§ **Task goal**:
Once you find the line containing "Segment left iliac vein." in the data below, copy it and each following line exactly, up to and including the line containing "<instances>...</instances> (empty list", and nothing else.

§ **Data shown**:
================

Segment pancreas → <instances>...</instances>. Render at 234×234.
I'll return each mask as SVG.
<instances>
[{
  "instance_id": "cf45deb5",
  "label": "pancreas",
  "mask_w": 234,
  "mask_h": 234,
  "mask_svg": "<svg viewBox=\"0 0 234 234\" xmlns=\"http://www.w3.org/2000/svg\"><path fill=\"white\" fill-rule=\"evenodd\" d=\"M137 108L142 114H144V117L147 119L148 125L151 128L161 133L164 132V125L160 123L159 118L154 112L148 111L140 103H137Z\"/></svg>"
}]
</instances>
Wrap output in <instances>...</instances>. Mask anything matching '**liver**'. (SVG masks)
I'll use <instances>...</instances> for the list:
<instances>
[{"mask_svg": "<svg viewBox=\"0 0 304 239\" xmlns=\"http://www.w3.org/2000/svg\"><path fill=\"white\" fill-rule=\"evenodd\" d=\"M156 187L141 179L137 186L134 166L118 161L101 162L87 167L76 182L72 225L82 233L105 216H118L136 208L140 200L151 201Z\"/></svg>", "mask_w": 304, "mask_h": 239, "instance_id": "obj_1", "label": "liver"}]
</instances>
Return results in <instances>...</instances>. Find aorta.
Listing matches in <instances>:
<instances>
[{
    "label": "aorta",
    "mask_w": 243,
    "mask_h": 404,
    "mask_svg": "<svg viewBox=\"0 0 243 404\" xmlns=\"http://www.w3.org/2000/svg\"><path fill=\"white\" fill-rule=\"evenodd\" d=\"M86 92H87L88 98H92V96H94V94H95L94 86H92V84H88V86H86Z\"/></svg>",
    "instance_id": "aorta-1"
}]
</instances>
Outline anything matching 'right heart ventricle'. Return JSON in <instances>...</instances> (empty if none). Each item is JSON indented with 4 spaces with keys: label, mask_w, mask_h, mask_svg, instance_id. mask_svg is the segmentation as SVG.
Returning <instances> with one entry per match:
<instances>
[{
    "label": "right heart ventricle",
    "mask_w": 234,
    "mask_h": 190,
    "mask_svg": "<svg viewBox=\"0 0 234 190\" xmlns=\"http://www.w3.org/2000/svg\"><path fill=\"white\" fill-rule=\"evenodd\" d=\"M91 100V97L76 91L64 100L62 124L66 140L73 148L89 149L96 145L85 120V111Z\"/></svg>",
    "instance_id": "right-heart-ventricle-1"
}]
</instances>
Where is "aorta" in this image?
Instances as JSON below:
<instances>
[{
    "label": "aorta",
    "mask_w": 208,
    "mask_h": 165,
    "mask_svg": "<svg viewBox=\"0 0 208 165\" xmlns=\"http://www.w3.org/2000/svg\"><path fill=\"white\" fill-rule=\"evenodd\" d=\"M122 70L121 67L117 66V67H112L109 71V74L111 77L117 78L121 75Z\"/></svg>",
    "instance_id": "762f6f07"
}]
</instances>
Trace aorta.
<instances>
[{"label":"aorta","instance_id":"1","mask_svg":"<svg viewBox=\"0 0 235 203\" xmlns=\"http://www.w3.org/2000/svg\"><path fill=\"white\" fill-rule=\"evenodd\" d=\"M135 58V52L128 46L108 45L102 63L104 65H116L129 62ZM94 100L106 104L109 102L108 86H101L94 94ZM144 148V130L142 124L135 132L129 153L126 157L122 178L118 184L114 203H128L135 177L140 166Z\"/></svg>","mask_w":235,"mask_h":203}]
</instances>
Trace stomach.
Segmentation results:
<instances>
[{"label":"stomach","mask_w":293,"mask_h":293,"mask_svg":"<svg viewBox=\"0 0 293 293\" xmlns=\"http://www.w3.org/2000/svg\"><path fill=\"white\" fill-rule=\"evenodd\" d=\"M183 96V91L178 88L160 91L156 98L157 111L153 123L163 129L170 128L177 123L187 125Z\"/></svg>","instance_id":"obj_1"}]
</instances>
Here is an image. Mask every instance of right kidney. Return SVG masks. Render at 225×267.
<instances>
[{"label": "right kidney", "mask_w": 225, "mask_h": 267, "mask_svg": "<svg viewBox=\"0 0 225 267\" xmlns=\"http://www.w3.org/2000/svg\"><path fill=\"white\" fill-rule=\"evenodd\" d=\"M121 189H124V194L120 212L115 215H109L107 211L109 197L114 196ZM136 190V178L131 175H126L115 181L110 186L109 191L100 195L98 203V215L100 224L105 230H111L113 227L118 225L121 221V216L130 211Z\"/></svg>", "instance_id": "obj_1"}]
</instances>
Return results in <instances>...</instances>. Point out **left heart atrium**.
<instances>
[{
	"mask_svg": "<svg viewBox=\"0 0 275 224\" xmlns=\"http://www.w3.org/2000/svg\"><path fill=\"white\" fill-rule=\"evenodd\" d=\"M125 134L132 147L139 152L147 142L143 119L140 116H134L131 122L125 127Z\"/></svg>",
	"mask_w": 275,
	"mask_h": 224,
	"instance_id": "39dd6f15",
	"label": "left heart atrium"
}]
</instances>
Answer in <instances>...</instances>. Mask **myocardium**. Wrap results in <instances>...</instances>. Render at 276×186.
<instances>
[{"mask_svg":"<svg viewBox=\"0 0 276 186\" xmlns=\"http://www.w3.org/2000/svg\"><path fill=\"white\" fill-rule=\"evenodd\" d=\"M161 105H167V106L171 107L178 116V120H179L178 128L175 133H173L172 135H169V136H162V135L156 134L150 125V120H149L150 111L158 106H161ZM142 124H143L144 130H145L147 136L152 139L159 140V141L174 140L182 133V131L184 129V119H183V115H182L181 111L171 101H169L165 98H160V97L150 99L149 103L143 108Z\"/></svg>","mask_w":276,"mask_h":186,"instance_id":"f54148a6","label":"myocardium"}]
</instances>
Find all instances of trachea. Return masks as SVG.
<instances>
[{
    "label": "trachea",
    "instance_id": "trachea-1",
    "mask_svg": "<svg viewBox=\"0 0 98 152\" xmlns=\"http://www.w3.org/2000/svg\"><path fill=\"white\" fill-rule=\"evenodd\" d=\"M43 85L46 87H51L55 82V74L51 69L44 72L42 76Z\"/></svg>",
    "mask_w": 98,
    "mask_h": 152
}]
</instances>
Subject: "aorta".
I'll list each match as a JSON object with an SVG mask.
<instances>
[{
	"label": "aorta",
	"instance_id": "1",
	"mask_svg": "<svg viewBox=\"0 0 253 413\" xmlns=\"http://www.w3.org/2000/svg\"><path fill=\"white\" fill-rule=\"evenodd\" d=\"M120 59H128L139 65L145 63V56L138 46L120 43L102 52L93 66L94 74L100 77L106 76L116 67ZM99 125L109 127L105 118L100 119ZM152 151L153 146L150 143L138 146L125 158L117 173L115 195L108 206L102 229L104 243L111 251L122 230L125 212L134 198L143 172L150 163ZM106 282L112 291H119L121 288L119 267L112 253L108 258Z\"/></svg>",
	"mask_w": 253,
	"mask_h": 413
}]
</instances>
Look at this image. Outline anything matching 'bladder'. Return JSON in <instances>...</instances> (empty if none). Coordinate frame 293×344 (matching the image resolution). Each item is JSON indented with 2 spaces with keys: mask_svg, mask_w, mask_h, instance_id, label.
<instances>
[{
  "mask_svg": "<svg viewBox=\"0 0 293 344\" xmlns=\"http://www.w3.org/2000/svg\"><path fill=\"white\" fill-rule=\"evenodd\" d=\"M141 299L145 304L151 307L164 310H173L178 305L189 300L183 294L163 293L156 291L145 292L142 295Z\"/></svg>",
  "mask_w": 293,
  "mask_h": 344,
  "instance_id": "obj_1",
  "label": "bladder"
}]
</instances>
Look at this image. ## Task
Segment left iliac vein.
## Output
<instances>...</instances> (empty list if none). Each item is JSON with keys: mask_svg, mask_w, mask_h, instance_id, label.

================

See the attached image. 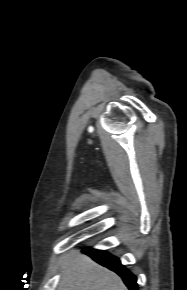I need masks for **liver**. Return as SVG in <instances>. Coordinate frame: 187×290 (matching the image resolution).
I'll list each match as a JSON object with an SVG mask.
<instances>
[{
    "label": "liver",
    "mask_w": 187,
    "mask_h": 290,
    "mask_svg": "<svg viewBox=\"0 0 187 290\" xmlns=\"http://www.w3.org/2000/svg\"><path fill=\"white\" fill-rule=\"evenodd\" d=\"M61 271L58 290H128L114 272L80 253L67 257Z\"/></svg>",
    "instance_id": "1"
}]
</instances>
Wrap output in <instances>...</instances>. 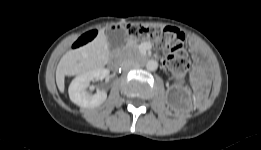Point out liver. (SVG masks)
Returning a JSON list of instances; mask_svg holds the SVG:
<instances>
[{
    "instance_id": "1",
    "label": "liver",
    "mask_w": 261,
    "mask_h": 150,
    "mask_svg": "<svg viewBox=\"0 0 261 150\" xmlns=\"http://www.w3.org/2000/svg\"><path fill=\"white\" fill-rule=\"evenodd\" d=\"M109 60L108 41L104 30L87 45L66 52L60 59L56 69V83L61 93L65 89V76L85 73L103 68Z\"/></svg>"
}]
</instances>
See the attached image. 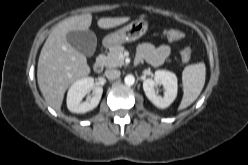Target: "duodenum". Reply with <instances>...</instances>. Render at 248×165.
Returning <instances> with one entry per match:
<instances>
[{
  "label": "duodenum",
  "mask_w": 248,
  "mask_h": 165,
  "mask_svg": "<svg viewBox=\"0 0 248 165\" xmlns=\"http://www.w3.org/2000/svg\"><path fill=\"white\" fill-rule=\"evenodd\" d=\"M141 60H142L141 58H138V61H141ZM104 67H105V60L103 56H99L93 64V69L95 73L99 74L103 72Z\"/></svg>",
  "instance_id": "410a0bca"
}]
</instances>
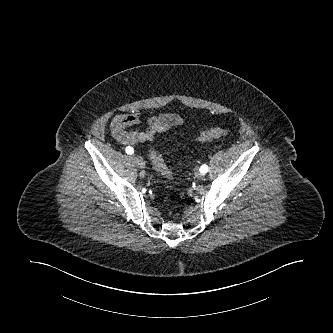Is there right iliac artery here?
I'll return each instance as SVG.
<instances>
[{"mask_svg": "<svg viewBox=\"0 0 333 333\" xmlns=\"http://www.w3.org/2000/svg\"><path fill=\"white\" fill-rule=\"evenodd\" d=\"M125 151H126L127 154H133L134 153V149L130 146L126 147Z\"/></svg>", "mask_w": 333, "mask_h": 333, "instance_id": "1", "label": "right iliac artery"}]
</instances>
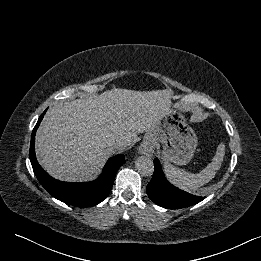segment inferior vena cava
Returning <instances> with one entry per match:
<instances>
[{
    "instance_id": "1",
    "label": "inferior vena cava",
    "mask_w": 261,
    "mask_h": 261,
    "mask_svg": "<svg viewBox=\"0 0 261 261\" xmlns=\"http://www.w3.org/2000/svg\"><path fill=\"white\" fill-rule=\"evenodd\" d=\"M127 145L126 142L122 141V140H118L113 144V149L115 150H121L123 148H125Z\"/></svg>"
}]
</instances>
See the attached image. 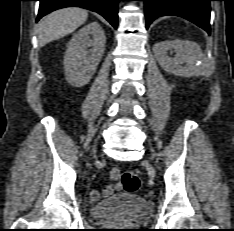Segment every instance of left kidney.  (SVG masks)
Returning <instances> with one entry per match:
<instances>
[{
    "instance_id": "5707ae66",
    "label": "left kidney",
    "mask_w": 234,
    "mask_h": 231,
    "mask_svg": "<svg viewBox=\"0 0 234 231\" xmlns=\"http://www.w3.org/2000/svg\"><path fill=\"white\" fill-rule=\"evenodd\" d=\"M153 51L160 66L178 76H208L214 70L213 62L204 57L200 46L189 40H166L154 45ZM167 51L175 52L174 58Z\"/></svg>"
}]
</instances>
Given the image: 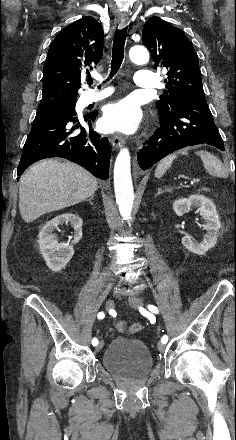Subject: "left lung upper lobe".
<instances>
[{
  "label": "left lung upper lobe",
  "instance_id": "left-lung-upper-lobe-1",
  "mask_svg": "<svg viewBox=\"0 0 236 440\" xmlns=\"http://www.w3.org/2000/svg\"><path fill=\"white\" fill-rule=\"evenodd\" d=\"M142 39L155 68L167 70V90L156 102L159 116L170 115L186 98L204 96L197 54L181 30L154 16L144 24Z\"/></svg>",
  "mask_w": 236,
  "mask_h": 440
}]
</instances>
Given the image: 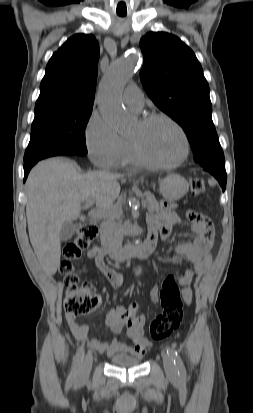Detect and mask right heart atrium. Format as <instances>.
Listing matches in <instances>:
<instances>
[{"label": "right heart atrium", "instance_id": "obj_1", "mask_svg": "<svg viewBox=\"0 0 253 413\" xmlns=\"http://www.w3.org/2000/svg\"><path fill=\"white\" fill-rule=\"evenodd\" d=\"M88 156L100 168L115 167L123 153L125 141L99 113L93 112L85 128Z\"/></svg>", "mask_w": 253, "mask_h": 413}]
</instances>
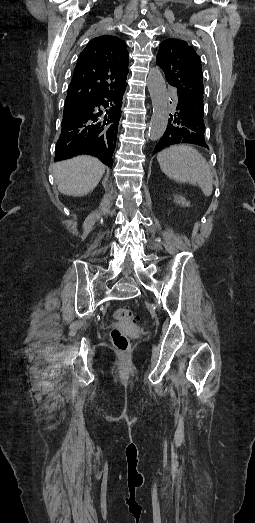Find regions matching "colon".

================

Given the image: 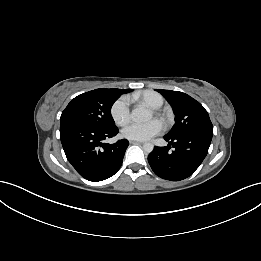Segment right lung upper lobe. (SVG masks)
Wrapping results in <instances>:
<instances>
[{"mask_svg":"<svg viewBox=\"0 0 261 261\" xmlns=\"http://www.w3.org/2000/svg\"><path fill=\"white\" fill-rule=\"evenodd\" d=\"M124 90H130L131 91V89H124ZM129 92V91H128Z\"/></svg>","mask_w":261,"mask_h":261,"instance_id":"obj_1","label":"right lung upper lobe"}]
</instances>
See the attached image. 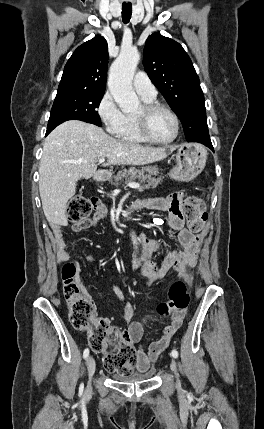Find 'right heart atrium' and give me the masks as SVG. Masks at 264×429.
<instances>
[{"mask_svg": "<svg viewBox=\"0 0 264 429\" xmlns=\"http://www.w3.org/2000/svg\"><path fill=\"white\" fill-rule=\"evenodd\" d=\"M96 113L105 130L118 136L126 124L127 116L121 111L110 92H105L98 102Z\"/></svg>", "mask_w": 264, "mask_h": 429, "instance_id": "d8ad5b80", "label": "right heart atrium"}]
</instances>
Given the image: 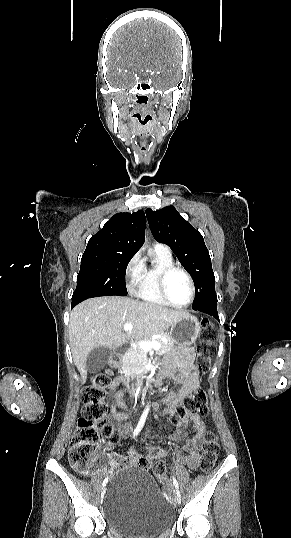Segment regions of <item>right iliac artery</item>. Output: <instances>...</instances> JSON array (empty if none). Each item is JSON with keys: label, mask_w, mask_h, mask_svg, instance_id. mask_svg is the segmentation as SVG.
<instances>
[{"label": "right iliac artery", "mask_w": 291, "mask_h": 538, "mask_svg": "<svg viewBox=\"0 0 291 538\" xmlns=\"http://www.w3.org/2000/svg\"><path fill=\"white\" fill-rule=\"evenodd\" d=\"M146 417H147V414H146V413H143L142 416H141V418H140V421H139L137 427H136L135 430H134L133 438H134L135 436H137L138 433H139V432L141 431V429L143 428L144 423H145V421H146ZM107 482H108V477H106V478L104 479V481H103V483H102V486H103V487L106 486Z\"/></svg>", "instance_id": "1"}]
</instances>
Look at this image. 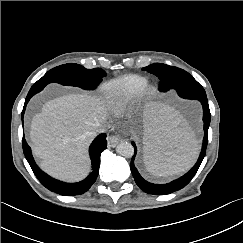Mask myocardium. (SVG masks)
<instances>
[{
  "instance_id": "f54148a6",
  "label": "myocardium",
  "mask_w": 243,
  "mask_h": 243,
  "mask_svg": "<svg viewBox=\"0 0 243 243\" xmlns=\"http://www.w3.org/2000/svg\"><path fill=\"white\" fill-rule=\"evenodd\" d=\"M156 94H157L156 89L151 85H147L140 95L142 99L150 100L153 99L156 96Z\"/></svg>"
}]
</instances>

================

§ **Exercise output**:
Segment left iliac vein.
## Output
<instances>...</instances> (empty list if none). Each item is JSON with keys: mask_svg, mask_w, mask_h, instance_id, label.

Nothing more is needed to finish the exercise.